Dr. JAMES TYLER KENT
Dr. D.M. Dose and Dr. Sukhwant Singh

Editor's Introduction :
Just as the life and teachings of Jesus Christ needed the Apostles to explain and expound, the Organon and Materia Medico of Hahnemann needed great desciples like Boenninghausen, Hering, Wells, Lippe, Dunham, Kent, Close and Roberts. Among them Kent stands supreme.


Nearly six years after the death of Hahnemann, was born in the State of New York, in Woodhull on 31.3.1849, James Tyler Kent. Stephen Kent was the father and the mother was Carolean Nee Tyler.
He graduated from Franklin College in Prattsberg. He obtained his Ph.D from the University of Madison at Hamilton. After this he attended Bellevue Medical College where he obtained an M.A. degree in 1870; but his real medical studies were completed at the Institute of Scientific Medicine in Cincinnati, Ohio, whereat the age of twenty five, he brilliantly passed his final examination and received his License to practice medicine.
In 1874, he started medical practice in Eclectic system at St. Louis of Missouri. In a short time he became one of 'its prominent practitioners. He joined the National Association of Eclectic Medicine and became one of the important participants.
At the age of 26 years (1875) he married an American Baptist Lady. She was instrumental in converting Kent from Eclectic school practitioner to Homoeopathic practitioner.
His wife became very ill. He was very much affected due to her illness. Though he was not demonstrative, he adored his wife. The most competent allopathic or eclectic colleagues had not the slightest success with the asthenia, weakness, persistent insomnia and anaemia which obliged her to keep to her bed for months on end. As time went by, her condition deteriorated. She then requested him to consult a homoeopath. It was a new system and Kent did not like this idea. Only when the condition of his wife became very serious, he consulted an elderly homoeopathic physician Dr. Phelan.
Dr.

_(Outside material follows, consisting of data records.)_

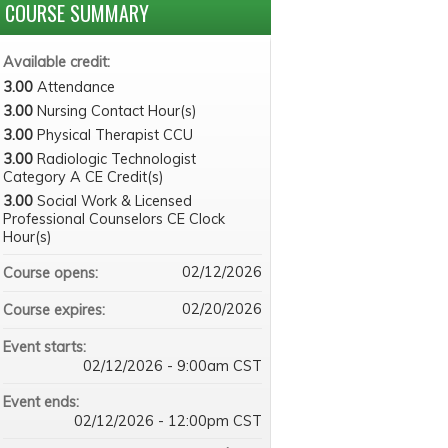
COURSE SUMMARY
Available credit:
3.00
Attendance
3.00
Nursing Contact Hour(s)
3.00
Physical Therapist CCU
3.00
Radiologic Technologist
Category A CE Credit(s)
3.00
Social Work & Licensed
Professional Counselors CE Clock
Hour(s)
02/12/2026
Course opens:
02/20/2026
Course expires:
Event starts:
02/12/2026 - 9:00am CST
Event ends:
02/12/2026 - 12:00pm CST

Phelan visited the patient and asked certain questions which according to Kent were unrelated to the existing pathology.
Kent saw Dr. Phelan put a few little globules into a glass of water and telling the patient to take one tea-spoonful every two hours till she fell asleep. The patient had not slept for weeks. Dr. Kent decided that the man was a fool or an imposter.
The patient took two doses and then Kent went to his office in the next room to prepare his lecture. He was so absorbed in his work that he forgot to return, to her room. After four hours when he remembered, he returned to her room to find her in deep sleep. He thought it might probably be a chance, but she slowly recovered. Kent was so stirred by the cure that he resolved to study the therapy himself.

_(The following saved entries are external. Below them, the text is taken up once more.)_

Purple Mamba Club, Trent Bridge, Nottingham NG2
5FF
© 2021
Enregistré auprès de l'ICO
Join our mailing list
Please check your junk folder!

Under Phelan's guidance Kent studied the Organon of Homoeopathy and with his great coat over his shoulders to keep him warm, read Materia Medica for nights on end. He left the membership of National Society of Eclectic Medicine and completely changed over to Homoeopathy.

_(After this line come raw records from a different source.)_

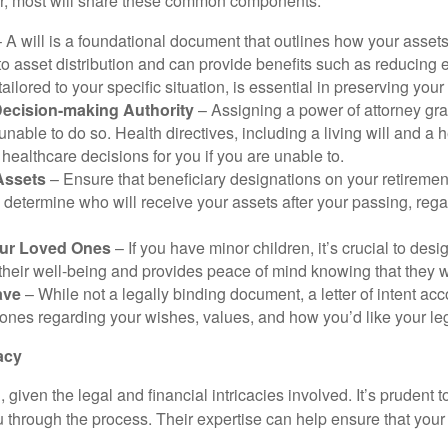
ver, most will share these common components:
 A will is a foundational document that outlines how your assets 
to asset distribution and can provide benefits such as reducing 
ailored to your specific situation, is essential in preserving your
Decision-making Authority
– Assigning a power of attorney gra
nable to do so. Health directives, including a living will and a 
althcare decisions for you if you are unable to.
 Assets
– Ensure that beneficiary designations on your retiremen
determine who will receive your assets after your passing, regar
our Loved Ones
– If you have minor children, it’s crucial to des
their well-being and provides peace of mind knowing that they w
ave
– While not a legally binding document, a letter of intent ac
ones regarding your wishes, values, and how you’d like your leg
acy
ven the legal and financial intricacies involved. It’s prudent 
 through the process. Their expertise can help ensure that your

Enlightened by every thing he learnt from his own relentless studies and from his homoeopathic colleagues he started taking patients. In 1881 he accepted in addition to his flourishing practice in Homoeopathy the Chair of Professor of Anatomy of the Homoeopathic College of Missouri, then the Chair of Surgery and after 2 years, of Materia Medica.
After a few years he became the Dean of Homoeopathic Medical School, Philadelphia where he conducted advanced courses in Materia Medica for Physicians. At this time he lost his wife. For a few months he was very much disturbed, he then fully put himself to Homoeopathy. He studied the works of the great philosopher EMANUEL SWEDENBURG and adopted his philosophy about diseases, though remaining practical in approach.
It was at this time he got a patient Clara Lousie, who had finished her medical studies. This patient had consulted the most famous homoeopathic doctors of America and every one of them had prescribed Lachesis because she presented all the symptoms of the remedy. After studying the case carefully, Kent concluded that she had been manifesting a proving of Lachesis. The frequent repetition of the remedy had created a chronic medicinal illness.
This lady doctor later became Kent's second wife. Her intelligence and competent personality made her an inspiring companion and with her, he executed his masterful works on Homoeopathic Philosophy, Materia Medica and Repertory.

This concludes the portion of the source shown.